Lyle and Spud laughed.

“What should we do with him?” asked Lyle.

“I don’t know. I guess we should shoot him.”

David tried to get to his feet. Spud pushed him backward and David sat down hard, his back against a fallen tree.

“He’s just a kid,” said Lyle.

“A rich kid.”

“That’ll be true.”

Spud pulled out his pistol, a .38 Special, and aimed it at David’s face. Lyle covered his face. Spud’s hand was shaking. He closed his eyes and pulled the trigger. A startled owl lifted from a nearby tree.
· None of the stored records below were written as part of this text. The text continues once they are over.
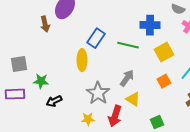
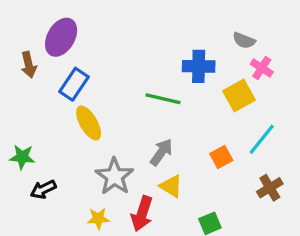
blue rectangle: (96, 38) -> (74, 84), moved
yellow square: (164, 52) -> (239, 95), moved
yellow ellipse: (82, 60) -> (89, 123), turned -30

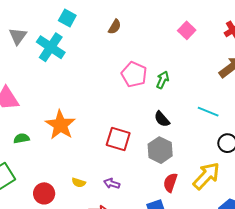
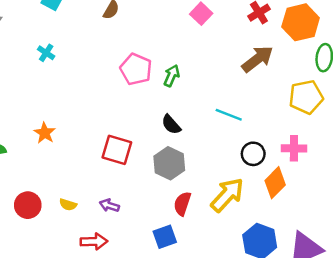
cyan cross: (51, 47) -> (46, 53), moved, size x0.5
orange star: (60, 125) -> (45, 133), size x0.6
red circle: (44, 193) -> (28, 205), moved

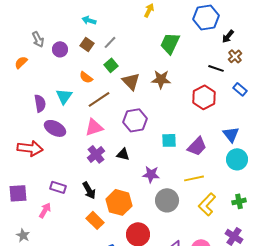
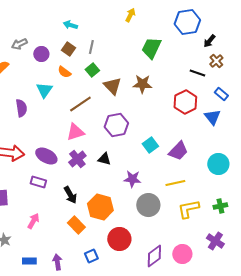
gray arrow: (38, 39) -> (19, 44), turned 91
gray line: (110, 42) -> (91, 47), turned -32
orange semicircle: (86, 77) -> (64, 72), moved
cyan triangle: (64, 96) -> (44, 90), moved
purple ellipse: (55, 128) -> (46, 156), moved
blue triangle: (231, 134) -> (212, 117), moved
cyan square: (169, 140) -> (150, 145), turned -35
purple rectangle: (58, 187) -> (38, 182), moved
yellow L-shape: (207, 204) -> (188, 209), turned 35
pink arrow: (45, 210) -> (33, 221), moved

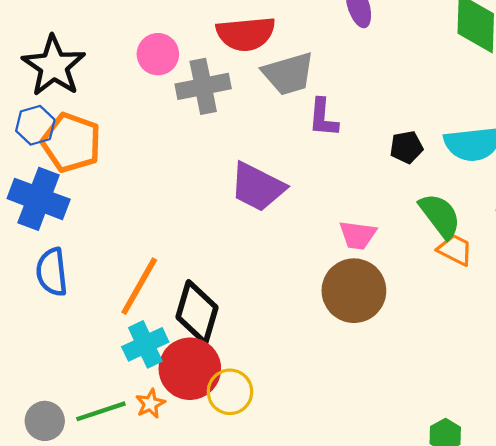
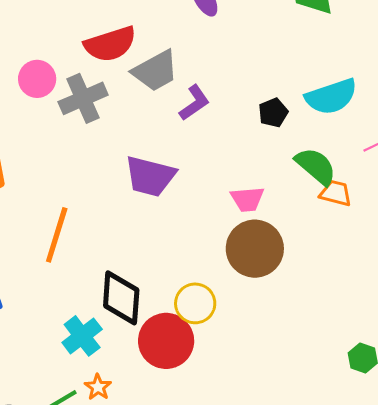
purple L-shape: (323, 118) -> (194, 103), turned -117
orange line: (139, 286) -> (57, 235), moved
red circle: (190, 369) -> (166, 341), moved
yellow circle: (230, 392) -> (195, 303), moved

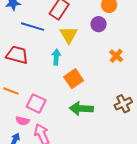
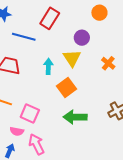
purple circle: (99, 24) -> (82, 38), moved
yellow triangle: (69, 35) -> (72, 58), moved

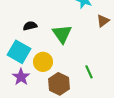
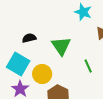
green line: (89, 72) -> (88, 66), moved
“Holy crow,” said Spud. “I killed him.”

“Yeah, he looks like he’s asleep.”

“Well, what should we do now?”

“I say we get the hell out of here.”

With that, Spud and Lyle climbed into their Chevy Nova, drove north through Canadian customs without incident, and into Vancouver. That same night, they lost the two thousand dollars in an illegal poker game, plus another thousand dollars in promises. When those promises couldn’t be kept, Spud and Lyle were driven to a secluded spot by a river and forced to kneel in the mud. With their hands tied behind their backs. Spud and Lyle pleaded for their lives but only the river listened, and it didn’t care.

Shot once in each eye, Spud and Lyle’s bodies were found by a hiker later that summer. David Rogers’s murder was never solved.